Without an adequate primary care workforce, not many people are going to have access to the patient-centered care necessary to screen and/or manage the many diseases that our country suffers from, most which could be prevented with high quality primary care.  This starts with our workforce and ends with how we value services provided by our system.  We pay more to keep people sick and less to keep people healthy.  In turn, we attract more medical students to pursue careers in areas that keep people sicker and longer rather than careers in primary care where we can make the biggest impact on people's lives with the lowest cost to our healthcare system.

The current climate forces those interested in keeping their jobs to make good business decisions in return for one of the worst healthcare systems among developed nations.  What a shame.  Let's #occupyhealthcare to allow those in charge (or those who will be in charge) to make the good business decisions necessary to create a system that everybody can be a part of.

Sunday, November 13, 2011

Is maternity care still part of the family medicine continuum?

"Family doctors can deliver babies?" That's a common reaction I get when chatting with people (whether non-medical friends or medical students). And my answer is always an adamant "YES!"

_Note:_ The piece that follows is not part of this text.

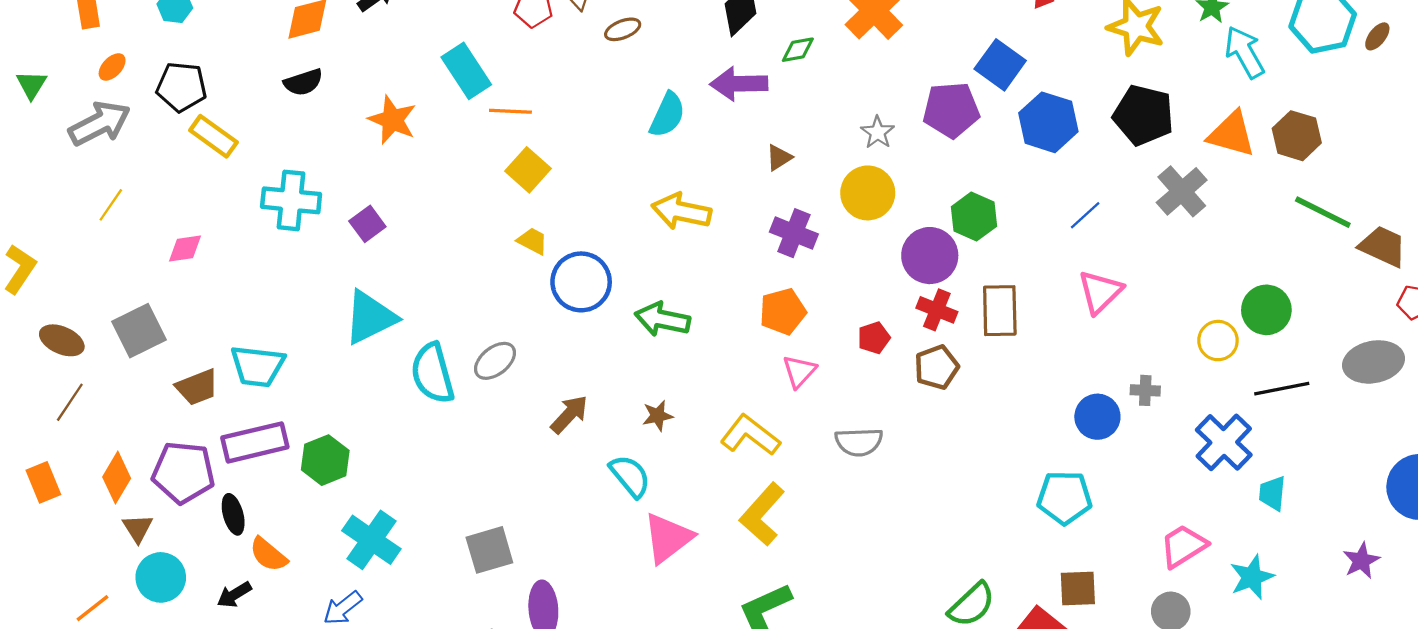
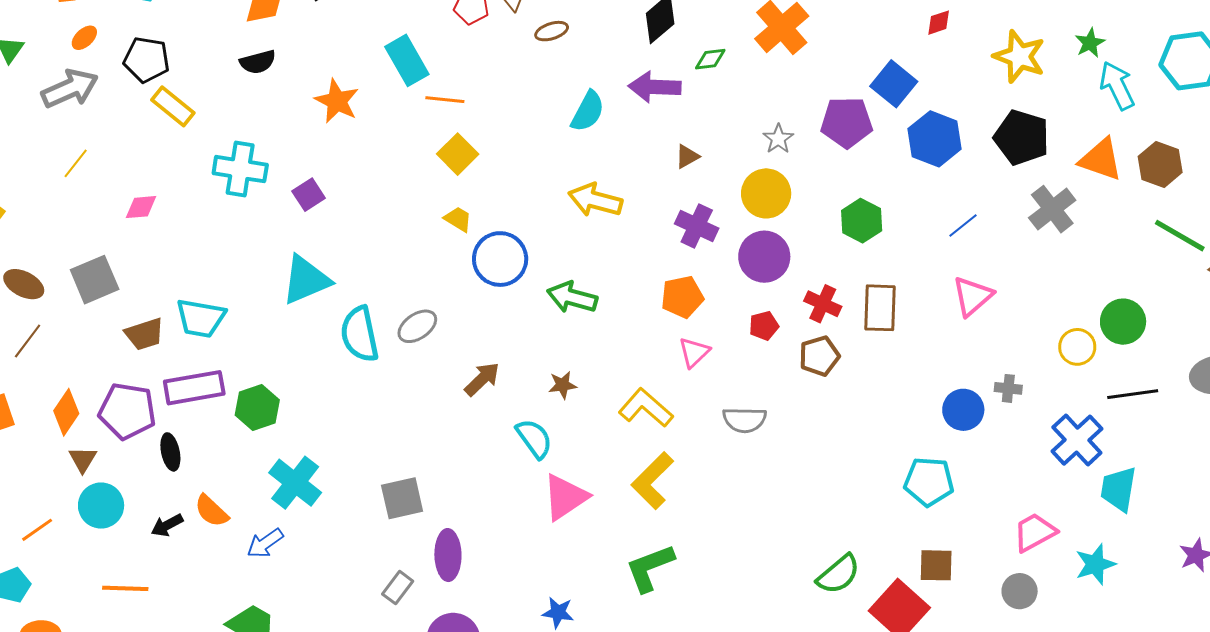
purple circle: (930, 256) -> (764, 257), moved
cyan trapezoid: (1272, 493) -> (1118, 489), size x1.4
orange semicircle: (268, 555) -> (211, 511), moved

But the reality now is that fewer and fewer family physicians are choosing to provide maternity care as part of their scope of practice. The most recently presented data shows that, as of 2010, only 10% of family physicians provide maternity care - down from 23% in 2000 (1). "So what?", you may ask. We have enough OB/GYNs in this country - they can do prenatal care and deliver babies. We don't need family doctors to do that.

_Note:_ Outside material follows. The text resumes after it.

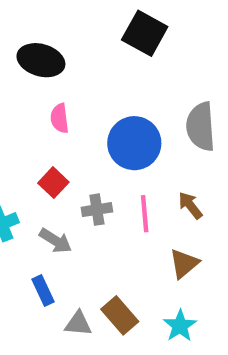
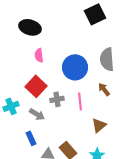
black square: (145, 33) -> (95, 14), moved, turned 35
red square: (53, 183) -> (36, 86), size x1.5
brown arrow: (190, 205) -> (104, 89), moved

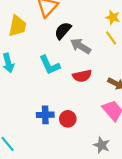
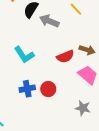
cyan L-shape: (50, 65) -> (24, 55), moved
red semicircle: (82, 76) -> (65, 57), moved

The problem is that OB/GYNs are not well distributed across the country. Take a look at the county map below - all the red counties are the counties without a single OB/GYN doctor. That's like 50% of counties in the USA.
[Note the graph shows the number of OB/GYN doctors per 10,000 women, not the absolute number.]

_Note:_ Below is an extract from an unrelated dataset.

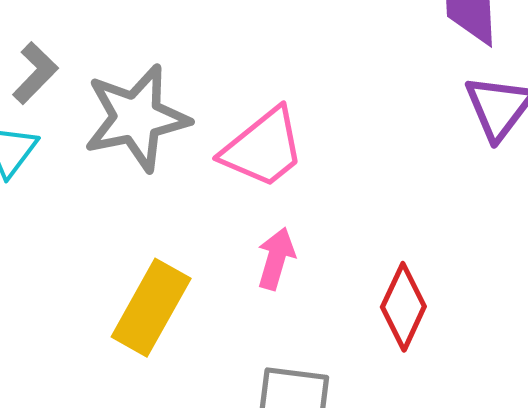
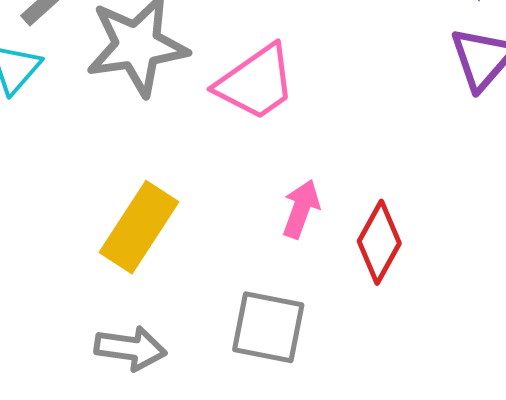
pink arrow: (276, 259) -> (301, 209), moved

Generally, family doctors are the ones who provide in these "red" counties, most of which are rural areas. In fact, family doctors disproportionately provide maternity care to Medicaid and underserved patients. Without family doctors, those in these areas would not receive adequate care.

In July 2012, new family medicine residency requirements will be implemented for FM residents. Currently, all residents must perform 40 deliveries during the course of their residency training. About 50% of programs do not meet these guidelines. As such, in July 2012, a two-tiered system will be created: an exposure track and a competency track. The exposure track will require 20 deliveries and the competency track will require 80 deliveries (3).

To many, this sounds like the death knoll of family physicians' participation in the provision of maternity care. Some residency programs will choose to only offer the exposure track while many residents unsure if they want to practice maternity care will select into exposure tracks. To students choosing between family medicine and OB/GYN, family medicine may no longer offer enough obstetric exposure to draw these students. Likewise, family medicine without obstetric care loses one of its distinguishing features from med-ped residencies. Most importantly, however, pregnancy is an essential part of and often a defining moment in a woman's life. Without maternity care, family medicine can no longer claim to provide the full continuum of comprehensive care.

We need to explore the reasons why family doctors no longer provide maternity care. Is it lifestyle? Malpractice costs? Lack of institutional support and hospital privileges? Then we have to actively evaluate whether these new residency requirements for maternity care are training the next generation of family physicians we need to best serve our nation's patients. If we don't do this, our next generation of women needing maternity care in rural and underserved areas will not have a doctor to provide their prenatal care or deliver their babies.

(1) Tong S et al. Predictors of Maternity Care Provision Among Family Physicians. Data presented at the North American Primary Care Research Group, November 12, 2011.
(2) American College of Obstetricians and Gynecologists. The Obstetrician-Gynecologist Workforce in the United States. Facts, Figures and Implications. 2011.
(3) AFMRD Presidents' Welcome. November 1, 2011.